We then evaluated the model performance by comparing them on cross-protocol datasets. While not all the models perform well on all the datasets, a few methods (e.g. scID and Granett) even showed poor performance in most comparisons with accuracies lower than 0.7. In contrast, the PCLDA model consistently achieved decent performance and demonstrated the top tier rank in all seven comparisons, along with Seurat and SingleR. The average accuracy for PCLDA, Seurat and SingleR were 0.95, 0.95 and 0.946, respectively. Notably, when comparing models on lung tissue from the TM data, which contained only 10 cell types and had a relatively uniform distribution of cells among different cell types, the PCLDA stood out with the best performance, achieving an accuracy of 0.99. In contrast, some other methods failed to perform adequately in this specific scenario.

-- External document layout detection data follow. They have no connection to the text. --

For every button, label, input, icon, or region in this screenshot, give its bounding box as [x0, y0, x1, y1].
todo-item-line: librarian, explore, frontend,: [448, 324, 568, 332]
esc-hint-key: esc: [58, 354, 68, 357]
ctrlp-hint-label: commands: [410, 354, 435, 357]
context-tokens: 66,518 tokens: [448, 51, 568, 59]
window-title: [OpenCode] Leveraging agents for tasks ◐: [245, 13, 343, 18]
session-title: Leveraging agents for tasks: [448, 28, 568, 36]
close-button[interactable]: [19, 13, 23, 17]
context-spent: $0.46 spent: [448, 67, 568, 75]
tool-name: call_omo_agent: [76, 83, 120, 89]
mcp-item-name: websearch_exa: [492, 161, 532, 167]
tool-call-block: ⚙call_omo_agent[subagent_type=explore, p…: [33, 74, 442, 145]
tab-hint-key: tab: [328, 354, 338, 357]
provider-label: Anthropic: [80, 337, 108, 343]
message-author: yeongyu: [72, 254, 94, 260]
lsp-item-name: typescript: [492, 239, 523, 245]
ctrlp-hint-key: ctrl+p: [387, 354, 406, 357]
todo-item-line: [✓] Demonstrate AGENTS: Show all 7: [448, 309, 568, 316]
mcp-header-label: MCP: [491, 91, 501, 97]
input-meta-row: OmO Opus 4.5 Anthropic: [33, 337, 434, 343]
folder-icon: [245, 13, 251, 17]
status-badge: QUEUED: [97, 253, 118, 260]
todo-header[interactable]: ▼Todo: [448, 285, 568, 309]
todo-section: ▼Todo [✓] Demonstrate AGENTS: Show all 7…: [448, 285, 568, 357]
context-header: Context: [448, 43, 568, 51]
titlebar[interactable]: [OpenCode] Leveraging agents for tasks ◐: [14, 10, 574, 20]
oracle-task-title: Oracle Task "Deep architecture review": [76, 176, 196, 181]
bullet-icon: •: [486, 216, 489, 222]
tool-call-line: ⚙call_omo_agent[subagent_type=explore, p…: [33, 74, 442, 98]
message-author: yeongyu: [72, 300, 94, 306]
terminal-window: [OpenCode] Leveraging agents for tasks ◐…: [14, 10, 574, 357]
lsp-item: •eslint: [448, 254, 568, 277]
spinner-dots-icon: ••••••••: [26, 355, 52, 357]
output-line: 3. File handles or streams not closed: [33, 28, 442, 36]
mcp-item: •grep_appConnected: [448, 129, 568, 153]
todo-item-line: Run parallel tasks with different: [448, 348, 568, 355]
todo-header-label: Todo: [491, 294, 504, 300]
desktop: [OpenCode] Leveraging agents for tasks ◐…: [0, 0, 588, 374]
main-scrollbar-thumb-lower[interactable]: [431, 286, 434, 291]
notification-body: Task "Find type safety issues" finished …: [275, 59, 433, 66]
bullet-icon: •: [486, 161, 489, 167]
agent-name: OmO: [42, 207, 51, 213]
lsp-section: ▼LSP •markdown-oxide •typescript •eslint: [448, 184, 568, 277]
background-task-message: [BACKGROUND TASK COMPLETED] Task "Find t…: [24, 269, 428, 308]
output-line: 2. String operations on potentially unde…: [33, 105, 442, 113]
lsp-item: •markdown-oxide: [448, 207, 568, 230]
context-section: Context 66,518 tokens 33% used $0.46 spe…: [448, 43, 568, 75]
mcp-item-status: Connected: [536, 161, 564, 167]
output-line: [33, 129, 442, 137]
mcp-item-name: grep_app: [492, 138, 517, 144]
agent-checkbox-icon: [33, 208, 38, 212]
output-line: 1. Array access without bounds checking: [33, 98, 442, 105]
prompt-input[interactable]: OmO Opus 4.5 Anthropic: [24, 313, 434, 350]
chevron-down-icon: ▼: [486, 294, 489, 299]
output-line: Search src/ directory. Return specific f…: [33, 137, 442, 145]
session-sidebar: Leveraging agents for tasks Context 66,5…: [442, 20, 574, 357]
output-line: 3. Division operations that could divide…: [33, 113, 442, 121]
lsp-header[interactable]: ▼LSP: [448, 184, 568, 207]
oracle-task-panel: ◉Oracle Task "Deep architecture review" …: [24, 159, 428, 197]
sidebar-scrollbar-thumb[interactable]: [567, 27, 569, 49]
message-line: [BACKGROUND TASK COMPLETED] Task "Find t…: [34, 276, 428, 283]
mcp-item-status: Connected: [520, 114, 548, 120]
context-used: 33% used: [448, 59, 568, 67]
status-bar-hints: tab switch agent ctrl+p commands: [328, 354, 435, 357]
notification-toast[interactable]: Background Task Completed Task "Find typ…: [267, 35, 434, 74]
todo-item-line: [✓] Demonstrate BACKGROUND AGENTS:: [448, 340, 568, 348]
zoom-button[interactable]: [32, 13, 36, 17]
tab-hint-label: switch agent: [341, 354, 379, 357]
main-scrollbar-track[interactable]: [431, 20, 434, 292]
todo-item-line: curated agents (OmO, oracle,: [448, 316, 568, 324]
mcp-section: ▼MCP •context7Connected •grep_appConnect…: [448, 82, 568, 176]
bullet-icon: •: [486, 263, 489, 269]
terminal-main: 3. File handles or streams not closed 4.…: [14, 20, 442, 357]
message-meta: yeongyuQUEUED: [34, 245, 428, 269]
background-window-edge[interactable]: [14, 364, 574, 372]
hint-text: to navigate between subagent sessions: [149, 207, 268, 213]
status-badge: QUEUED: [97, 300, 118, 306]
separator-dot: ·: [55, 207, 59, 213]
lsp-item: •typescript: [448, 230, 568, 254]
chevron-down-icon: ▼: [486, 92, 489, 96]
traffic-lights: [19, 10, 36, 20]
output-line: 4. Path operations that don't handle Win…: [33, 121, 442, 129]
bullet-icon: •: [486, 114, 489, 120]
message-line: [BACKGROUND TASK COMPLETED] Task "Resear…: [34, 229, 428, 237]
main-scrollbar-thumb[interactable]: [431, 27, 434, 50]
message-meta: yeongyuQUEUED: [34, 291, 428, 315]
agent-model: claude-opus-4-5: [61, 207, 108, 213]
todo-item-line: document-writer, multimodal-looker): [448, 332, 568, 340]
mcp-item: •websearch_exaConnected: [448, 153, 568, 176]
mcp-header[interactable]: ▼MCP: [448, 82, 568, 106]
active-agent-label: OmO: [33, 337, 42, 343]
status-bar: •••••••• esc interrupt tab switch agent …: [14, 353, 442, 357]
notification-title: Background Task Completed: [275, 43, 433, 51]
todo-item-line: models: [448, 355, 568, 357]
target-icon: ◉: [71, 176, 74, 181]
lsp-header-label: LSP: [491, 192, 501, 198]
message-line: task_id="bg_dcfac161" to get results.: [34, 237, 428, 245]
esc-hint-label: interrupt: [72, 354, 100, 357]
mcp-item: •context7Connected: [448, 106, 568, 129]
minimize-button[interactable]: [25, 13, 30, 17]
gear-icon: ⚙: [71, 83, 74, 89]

It is also worth mentioning that it is very challenging to predict the cell types for the TM full data. As we motioned in intra-dataset scenario, it has 37 cell types in TM full training (reference) set, many of which contain only a few cells, and the gene expressions within these cell types are highly correlated. Despite of these challenges, the PCLDA method exhibited significant improvement on this dataset with highest accuracy of 0.94. In contrast, many other methods struggled to perform well, underscoring the advantage of our approach in effectively distinguishing between highly similar cell populations.
Altogether, these results across the 19 benchmark datasets in the three scenarios demonstrated that the performance of PCLDA is very robust and stable. The model’s performance remains consistently high for both intra-dataset prediction (cross-validation scenario) and inter-dataset prediction (cross-sample and cross-protocol scenarios).